The control action for each microgrid during each time slot $t$ includes the selling/buying price, the selling/buying quantity, and the charging/discharging quantity. We denote the control action for microgrid $i$ at time slot $t$ as

a_{i}(t)=(\Lambda_{i}(t)|\Gamma_{i}(t),\phi_{i}(t)|\lambda_{i}(t),c_{i}(t)|d_{i}(t)),

(10)

where operator $|$ represents choosing one action out of the two, $\Lambda_{i}(t)/\Gamma_{i}(t)$ are the submitted price of microgrid $i$ for selling/buying energy at time slot $t$ on the hour-ahead market, $\phi_{i}(t)/\lambda_{i}(t)$ are the submitted selling/buying quantity of microgrid $i$ at time slot $t$ , $c_{i}(t)/d_{i}(t)$ are the charging/discharging quantity of microgrid $i$ during time slot $t$ . Note that a microgrid can be either a seller or a buyer during a time slot, and it can either charge battery or discharge battery. In the implementation, we can use the different ranges of an output of a neural network to represent different operations. For instance, the positive numbers of an output represent charging and the negative numbers represent discharging. Similarly, the positive numbers of an output represent selling quantity and the negative numbers represent buying quantity.

Reward

The reward for a microgrid during a time slot is the summation of the revenue and cost, which consist of four parts: 1) the revenue for selling energy on the hour-ahead market $\sigma_{i}(t)$ , 2) the cost for buying energy from the wholesale market $\xi_{i}(t)$ , 3) the cost for buying energy from the hour-ahead market $\rho_{i}(t)$ , 4) the penalty for energy under-supply to the grid $q_{i}(t)$ . We define the reward function of microgrid $i$ for time slot $t$ as follow,

r_{i}(t)=\sigma_{i}(t)-\xi_{i}(t)-\rho_{i}(t)-q_{i}(t).

(11)

The reward reflects the quality of the control policy and each microgrid aims to maximize its reward.

Optimization Objective

The problem of energy trading and scheduling among microgrids can be formulated as a Markov Game [22] with $N$ agents and continuous action spaces. We denote a Markov Game as a tuple, $<\mathcal{S},N,\mathcal{A}_{i},\mathcal{T},\mathcal{R}_{i}>$ , where $\mathcal{S}$ is the set of states describing the environments of all agents, $N$ is the number of agents, $\mathcal{A}_{i}$ is the set of actions of agent $i$ , $\mathcal{T}$ is the state transition function of the environment, $\mathcal{R}_{i}$ is the set of rewards of agent $i$ . At each time slot $t$ , the agents observe their local states $s_{1}(t),s_{2}(t),...,s_{N}(t)$ and take control actions $a_{1}(t),a_{2}(t),...,a_{N}(t)$ according their control policies $\pi_{1},\pi_{2},...,\pi_{N}$ . At the end of time slot $t$ , the agents will receive their rewards $r_{1}(t),r_{2}(t),...,r_{N}(t)$ . The reward for an agent is determined by the state of the whole environment and the actions of all agents. The states of the agents will evolve to new states $s_{1}(t+1),s_{2}(t+1),...,s_{N}(t+1)$ according to the state transition probability function. Our aim is to derive the optimal control policy for each agent to maximize its overall discounted future rewards, which can be presented as

\pi^{*}_{i}=\operatorname*{arg\,max}_{\pi}\mathop{\mathbb{E_{\pi}}}\sum_{k=0}^{\infty}\gamma^{k}_{i}r_{i}(t+k),

(12)

where $\pi^{*}_{i}$ is the optimal control policy for microgrid $i$ , $\gamma_{i}$ is the discount factor for the reward of agent $i$ , and $r_{i}(t+k)$ is the reward for agent $i$ at time slot $t+k$ . The state transition probability function $\mathcal{T}$ is hard to obtain for a complex environment, we will introduce the multiagent deep reinforcement learning approach to learn the optimal policy for each agent by directly interacting with the environment.

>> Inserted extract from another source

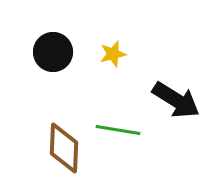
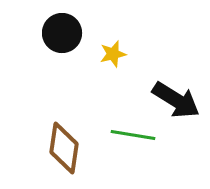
black circle: moved 9 px right, 19 px up
green line: moved 15 px right, 5 px down
brown diamond: rotated 6 degrees clockwise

V Learning Algorithm for Distributed Energy Trading and Scheduling

In this section, we introduce the algorithm for learning the optimal control policy for each microgrid.

V-A Choice of Algorithm

We first briefly introduce why we choose MADDPG for learning the optimal control policy for distributed energy trading and scheduling among microgrids.

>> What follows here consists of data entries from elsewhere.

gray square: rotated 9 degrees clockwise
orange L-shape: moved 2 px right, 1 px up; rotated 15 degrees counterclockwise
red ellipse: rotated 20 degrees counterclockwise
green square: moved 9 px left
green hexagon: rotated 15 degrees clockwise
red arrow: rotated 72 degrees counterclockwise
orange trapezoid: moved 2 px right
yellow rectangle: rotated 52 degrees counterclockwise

Mixed Cooperative-Competitive

Each autonomous microgrid can be seen an agent, which makes the decision for maximizing its rewards. The relationships among the interconnected microgrids are mixed cooperative-competitive. One microgrid may compete with other microgrids for energy selling on the hour-ahead market to maximize revenue; On the other hand, it could also buy energy from other microgrids at a lower price compared with the wholesale market to reduce cost. MADDPG can learn the optimal policy for each agent in a mixed cooperative-competitive environment.

Decentralized Control

MADDPG adopts the framework of centralized training and decentralized execution. During the training, some extra information of other agents (e.g., action, rewards, and training episodes) will be used for training the policy of an agent for learning collaboratively. However, the private information of other microgrids will not be used during execution, and only the local information of a microgrid and the public information are used for local decision making. Thus, MADDPG is suitable for decentralized control to maintain the autonomy of each microgrid.

Continuous Control

Most control actions in a microgrid are continuous, e.g., charging/discharging quantity, trading price and trading quantity, etc. MADDPG is a multiagent extension of Deep Deterministic Policy Gradient (DDPG), which is a deep reinforcement learning algorithm for solving continuous control problem. Therefore, MADDPG is naturally suitable for addressing the continuous control problem.

V-B Design of Actor and Critic Networks

We illustrate the network architecture of MADDPG in Fig. 4. Each agent consists of an actor and a critic. The actor maps the state to the control action. The critic evaluates the advantage of the actions under the given states compared to the average actions. We denote the actor network of agent $i$ as $\mu_{i}(a_{i}|s_{i})$ , where $s_{i}$ is the state of microgrid $i$ and $a_{i}$ is the corresponding control action for microgrid $i$ . The actor network of an agent inputs the local state and outputs a control action. We denote the critic network of agent $i$ as $Q_{i}(s_{1},a_{1},...,s_{i},a_{i},...,s_{N},a_{N})$ . The critic network inputs the states $(s_{1},s_{2},...,s_{N})$ and the actions $(a_{1},a_{2},...,a_{N})$ of all agents and outputs a real-valued evaluation.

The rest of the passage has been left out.